I can't edit /etc/fstab as I don't have access to any text editor. Both vi and ee are on /usr which I can't mount. And I'd rather not delete it, since I have some data on it + I compile everything from ports and compiling things like LibreOffice or KDE takes a lot of time.


----------



## DutchDaemon (Jun 8, 2011)

/rescue/vi not available?


----------



## pkubaj (Jun 9, 2011)

DutchDaemon said:
			
		

> /rescue/vi not available?



Oh, I didn't even know FreeBSD had such a folder in case of emergency. Too much Linux I guess.

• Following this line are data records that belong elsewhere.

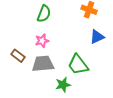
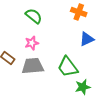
green semicircle: (44, 14) -> (34, 16), turned -72
green star: (63, 85) -> (83, 87), moved

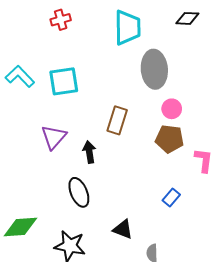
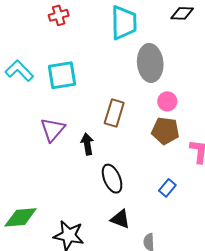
black ellipse: (79, 192) -> (112, 179), moved

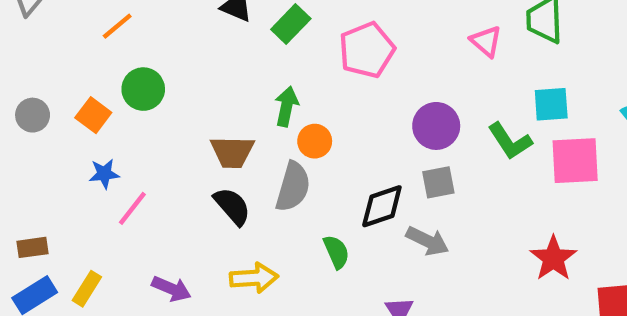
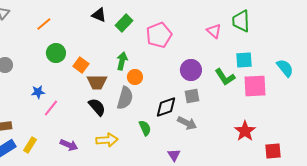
orange square: (93, 115) -> (81, 65), moved

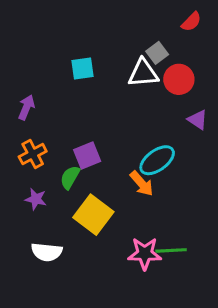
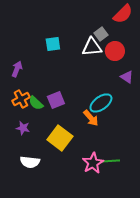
red semicircle: (191, 22) -> (123, 14), size x1.5
green semicircle: (70, 177) -> (36, 103), moved, turned -77
pink star: (145, 254) -> (93, 163), turned -30

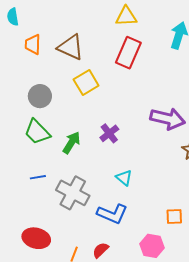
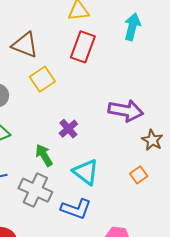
green arrow: (72, 143) -> (44, 155), moved, turned -60
cyan triangle: (124, 178) -> (86, 172), size x1.6
orange square: (174, 217) -> (139, 175), moved, turned -30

I *newfs*ed all the partitions besides / and put /tmp to RAM. What's really strange is that they seem to have changed IDs. After going to /dev I saw some new partitions. When I did *gpart show ad12s4* it showed four partitions of which one I certainly didn't create and also one has disappeared. Swap is much smaller than before. I think I could've deleted the wrong slice when deleting NetBSD. Is it possible that the additional partition (which is listed as freebsd-ufs) is in fact NetBSD partition, which FreeBSD can't recognize?


----------



## Beeblebrox (Jun 9, 2011)

You probably know about it, but if you have a 64 bit system and > 1G ram I would suggest you look into zfs - so much easier than fiddleing with partitions. Additionally, it provides snapshots, error checking and a whole whole lot more.  You could start by placing your /home (or wherever you keep your personal docs) folder on zfs and then share the partition with your linux system through zfs-fuse (or dajhorn).  zfs is the best solution to provide decent read/write support to both the BSD and linux sides.
DK on NetBSD


----------



## roddierod (Jun 9, 2011)

pkubaj said:
			
		

> Is it possible that the additional partition (which is listed as freebsd-ufs) is in fact NetBSD partition, which FreeBSD can't recognize?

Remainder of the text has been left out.